Judge's docket fills with hope for youth

7/28/2003
BY ROBIN ERB
BLADE STAFF WRITER
`The good news is that many people are taking their parental responsibility very seriously,' says Judge James Ray, a former Lutheran minister who has been on the bench in Lucas County since 1988 and was chosen president of the National Council of Juvenile and Family Court Judges.
`The good news is that many people are taking their parental responsibility very seriously,' says Judge James Ray, a former Lutheran minister who has been on the bench in Lucas County since 1988 and was chosen president of the National Council of Juvenile and Family Court Judges.

Relaxing between hearings recently, Judge James Ray leans back in his leather chair in Lucas County Juvenile Court and offers his telltale lopsided grin.
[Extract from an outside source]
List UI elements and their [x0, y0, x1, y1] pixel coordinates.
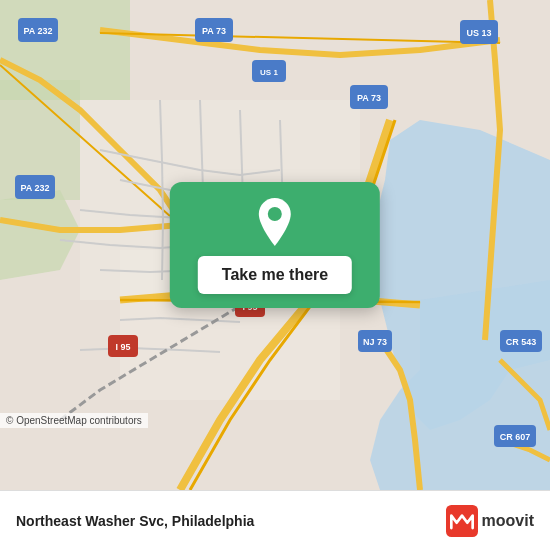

It's something you wouldn't necessarily expect from a man who has spent more than a quarter-century trying to figure out how to mend broken families.

After all, they are sent to him for judgment and repair: crack-addict moms; abused children; self-mutilating teens; rapists; drug addicts; murderers.

But Judge Ray this day is smiling, and then he leans forward again, hushing his voice for emphasis.

“You know where the real action is?” he said, in explaining his unwavering hopefulness to a visitor. “My guess is that you'd kill for your children. You'd die for your children. And there are a whole lot more parents like [that] than the ones who come through here.

“The good news is that many people are taking their parental responsibility very seriously.”

Judge Ray was chosen last week for a one-year term as president of the National Council of Juvenile and Family Court Judges, a Reno, Nev.-based association of court officials established in 1937.

It's a perfect fit for a man who so fairly balances the reality of his daily cases with in-depth and long-term research - not to mention his personal experience - that suggests that even the most violent youngsters can change and be reclaimed, and even the most unraveled lives can be knitted back together.

“He's probably one of the better, if not the best, judges in the state,” said Geno Natalucci-Persichetti, director of the Ohio Department of Youth Services.

“He continuously tries to do the right things for the community. He thinks globally. He's an innovator,” Mr. Natalucci-Persichetti said. “He looks ahead. He looks beyond the courtroom.”

The unpaid position means plenty of traveling and speaking to lobbyists and legislators, possibly including Congress and the U.S. Department of Justice.

In doing so, Judge Ray hopes to tackle what he sees as a disheartening trend toward get-tough juvenile laws enacted in reaction to an increase in juvenile crime in the 1990s.

It's not that he wants to coddle bad kids; he's sent more youngsters than he'd like to count to juvenile lockup and to adult court for adult prison.

But placing kids behind closed doors is neither the only, nor the best, solution, said the former Lutheran minister.

Research and his own experience, Judge Ray said, suggest that placing moderately criminalized youth with the most serious offenders simply teaches the less serious offenders how to commit worse crimes.

“So how do handle them so that when the youths are released, the community is truly safer?” he asked.

Laws that cracked down against the worst youth offenders made it easier for judges to try youths as adults or pass harsher sentences on them as juveniles. But they also clump youths together by offense, sidestepping the individuality of each case.

“They thought the get-tough attitude was the way to address the ills of the community. But research shows us that it contributes to a higher rate of recidivism,” said Judge David Mitchell, executive director of the National Council.

Judge Ray would know. He's sat on the bench through more than a few trends - from the explosion of crack-addict teens soon after he took the bench in 1988, to the surge in violence that followed to the swelling of cases from schools and school officers in recent years.

He's seen plenty of juveniles succeed; he's also seen them “age out” of the system, only to be caught up in adult crime.

In practice, finding the best answer comes down to sifting through the facts and nuances of every single case: a youth's background and family situation, his or her mental health, the crime itself, the impact on the victim, and above all, the probability that treatment can change the youth for the better.

“It's really a debate between the offense and the offender,” Judge Ray said. “I go where the research says we should go. We should go toward treatment.”

That means casual conversations - as casual as you can in a courtroom - between himself and the youths facing him. He chats with them about school and their friends and gleans from them scraps of information that others might ignore.

Recently, he learned one tenacious troublemaker liked to draw. He was good at it too, the judge recalled.

He “sentenced” him to take classes at the Toledo Museum of Art.

But isn't that just too soft? He shakes his head.

“I don't want to say there aren't seriously disturbed individuals out there. There are,” he said. “They need to be taken out of circulation.”

“But we have gone too far, too far in painting all our children with the same broad brush. They are not our enemies.”